Self-Scan Checkouts Register With Grocers
You can buy gas, get cash from your bank account and pick up an airline boarding pass without ever coming into contact with another human being.
Now you can avoid people when you pay at the grocery store. Supermarkets are joining the self-serve movement, adding lanes where shoppers can scan and sack their purchases, no checker required.
That has union officials worried. Although the dispute in the California supermarket strike that has idled 70,000 workers is centered on pay and benefits, not scanners, unions are concerned that the machines eventually will wipe out some cashier jobs that can pay up to about $17 an hour.
“It’s a threat,” said Greg Denier, spokesman for the United Food and Commercial Workers union. “In the long run, there would be fewer and fewer jobs, particularly at the cashier level, which is one of the best-paying jobs in the store.”
In the last two years, about a third of all grocery retailers have installed or tested self-scan checkouts.
A bank of four automated lanes and a monitoring station can cost upwards of $80,000 but will pay for itself in 12 to 18 months, said Mike Webster, vice president and general manager of NCR Corp.’s self-checkout division.
By 2005, annual sales of self-checkout systems are expected to more than triple to $1 billion.
Larry Johnston, chief executive of Albertsons Inc., says they ultimately will be as ubiquitous as ATMs. Albertsons has purchased 4,000 of the machines to install next year, almost quadrupling the number now in its stores.
Albertsons and other grocery chains contend that they’re not trying to replace workers with machines but are aiming to improve customer service by moving clerks to bakery, deli, floral and meat counters where they can develop relationships with customers and have more influence on spending.
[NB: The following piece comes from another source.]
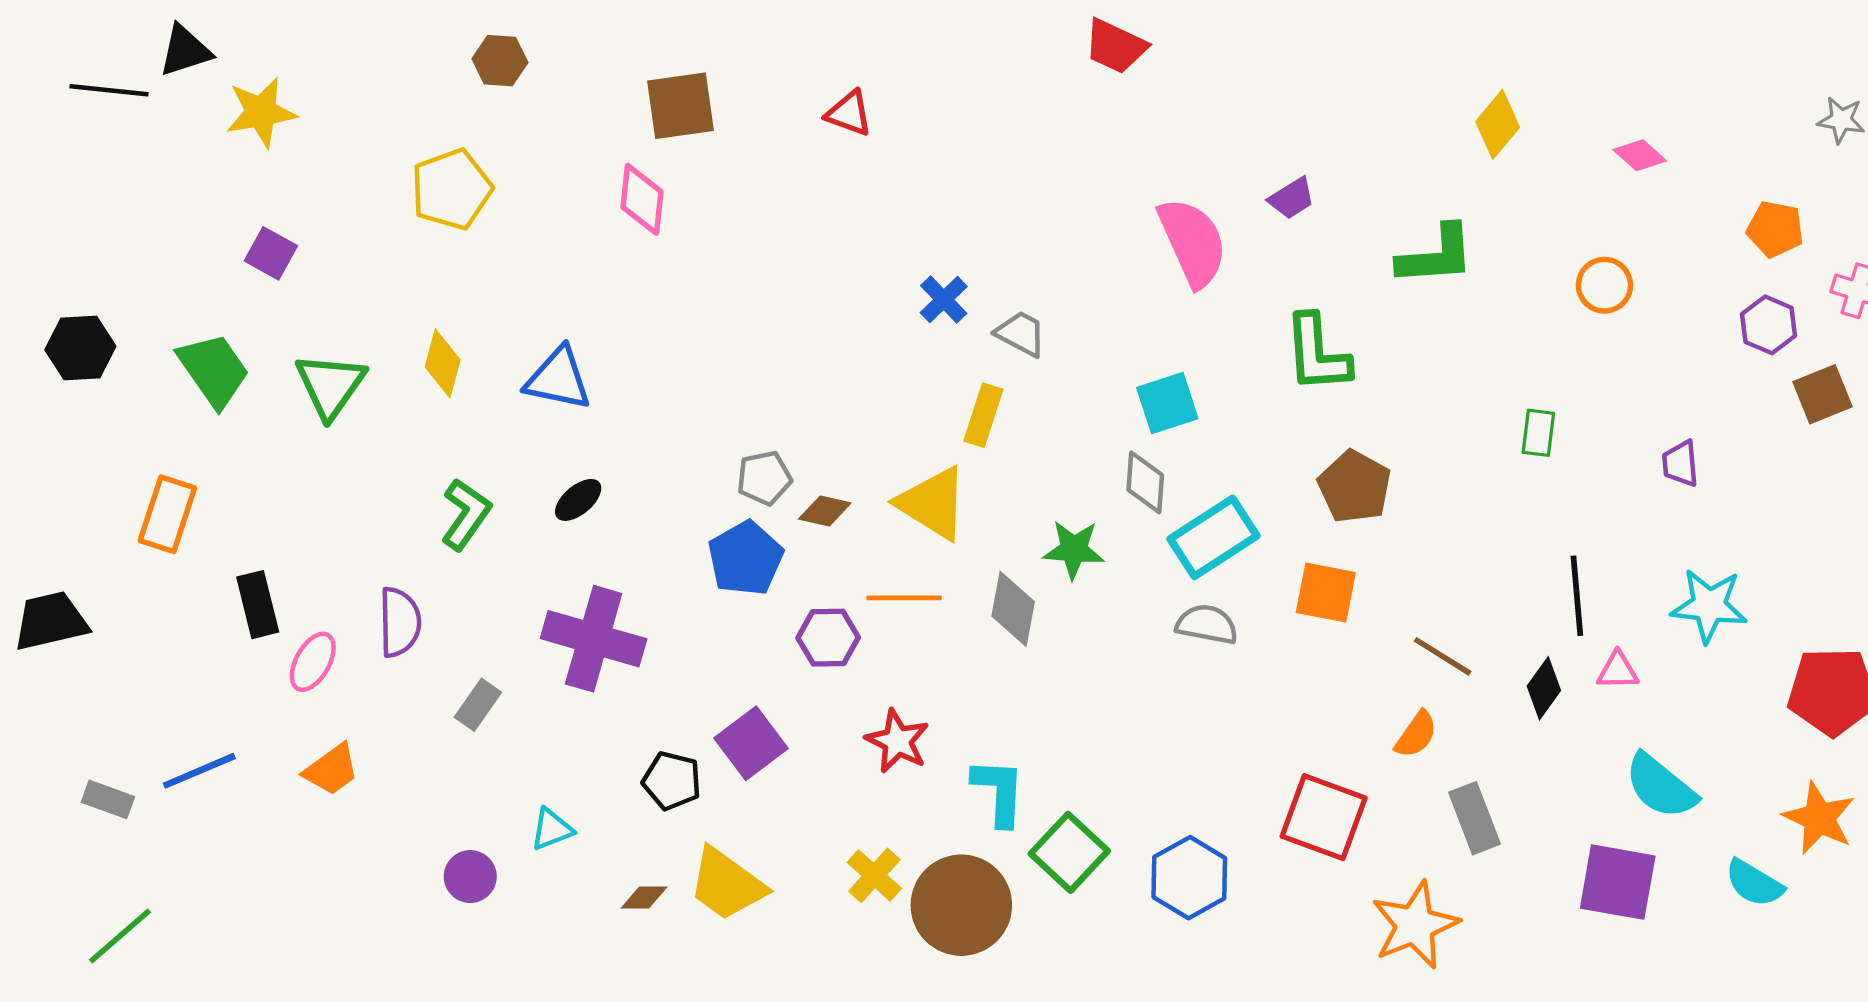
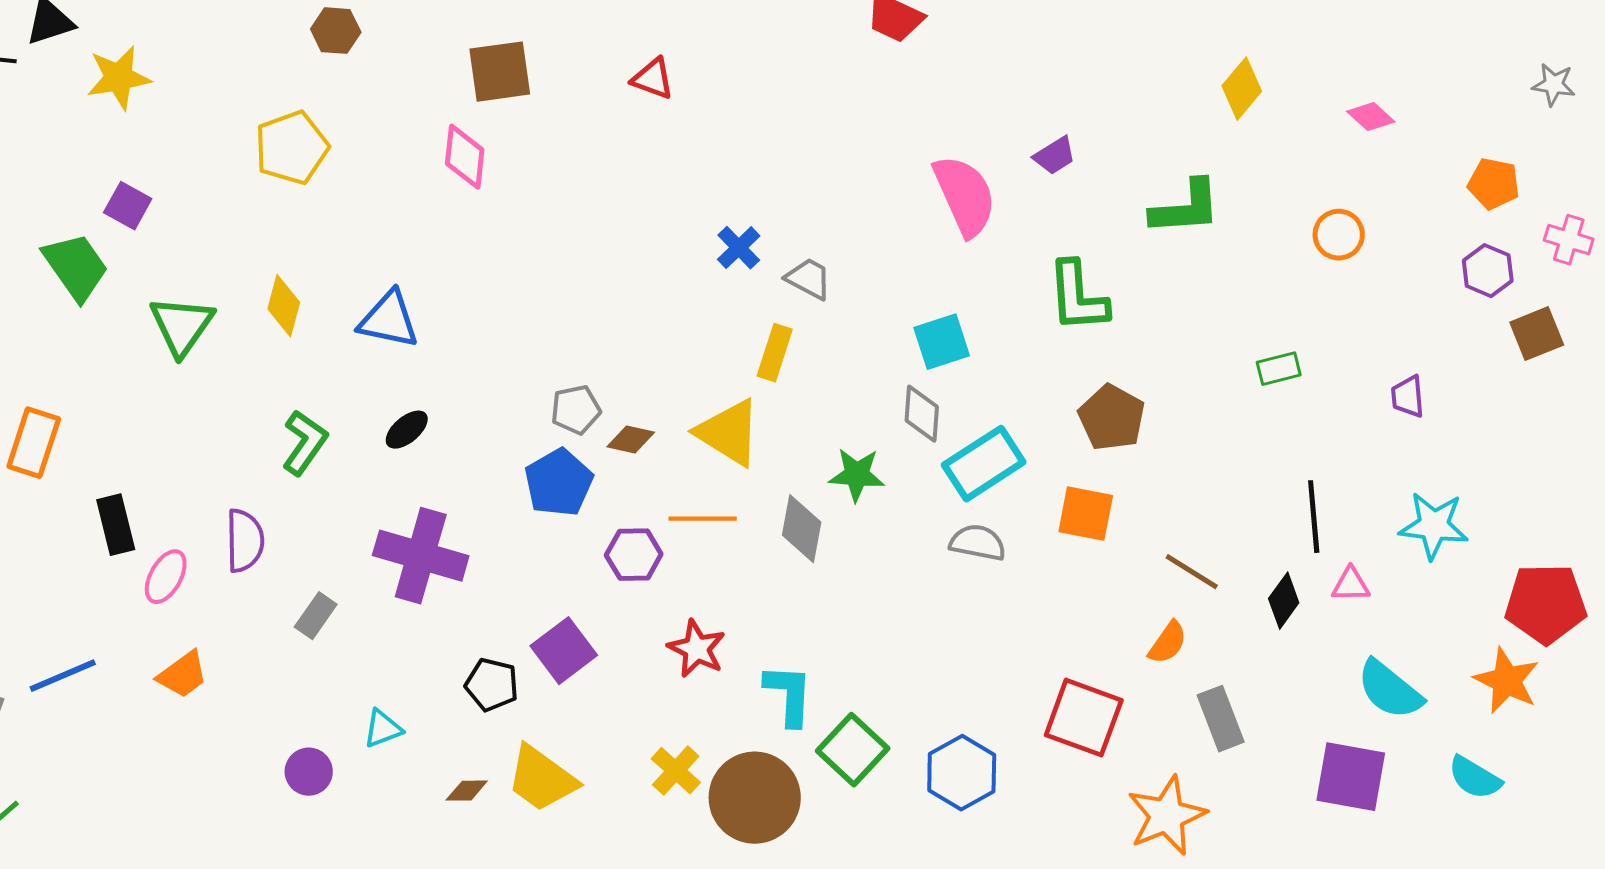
green trapezoid: (214, 370) -> (76, 267), moved
green rectangle: (1538, 433) -> (1279, 369), turned 69
orange star: (1819, 818) -> (1507, 681), moved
Kroger Co. was among the first to adopt the technology and has self-checkout lanes in about 300 of its 2,300 stores, including at about two dozen Ralphs and Food 4 Less stores in California.
But “you don’t want to go through there with $100 worth of groceries,” said Esper Zamora, assistant store manager of a Food 4 Less in Rancho Cucamonga, which has four self-scan checkouts.
They work best, she said, when customers are just purchasing a few items.
To use automated lanes, people follow instructions on a video screen. They scan individual items, including stickers on produce, before weighing and bagging their groceries. They can pay by debit or credit cards or by feeding cash into the machines.
If there’s a problem, or a customer needs to show identification to purchase liquor, a cashier monitoring each bank of four machines comes over to assist.
To prevent theft, there is a camera system employees monitor and a scale that matches the weight of goods being carted off with the details read by the scanner.
A Ralphs spokesman said the theft rate on self-checkout machines was so tiny it had not been a problem.
Many customers use the machines because they think they can get out of the store quicker, Zamora said. “Now we get lines there, just like we do at other check stands.”
Ultimately, the machines will provide big savings, analysts say, saving stores 80 to 120 labor hours per week.
Retailers such as Kmart Corp. and Home Depot Inc. have rolled out self-checkouts in many of their stores in the last few years. Some supermarkets, however, are being cautious.
“The technology has clearly gotten better,” said Brian Dowling, a spokesman for Safeway Inc., which is trying the machines in three of its approximately 1,700 stores.
But “we have not yet come to any conclusion about whether we should take it out of the test stage,” he said.
Ultimately, analysts say, rising labor costs will convince grocers. Nationwide, a person has to spend $15 on a transaction “for the retailer to break even” when a cashier is involved, said Greg Buzek of IHL Consulting Group. In California, where labor is more expensive, that break-even point is closer to $25 per transaction, he said. He hasn’t calculated the scanner break-even point.
Buzek said California had fewer self-scan machines than almost anywhere in the country, despite its higher labor costs and its large population of tech-savvy residents.
In his hometown of Franklin, Tenn., only one supermarket chain doesn’t have self-checkout lanes.
In California, he said, “I guess there’s a different level of expectations” about customer service.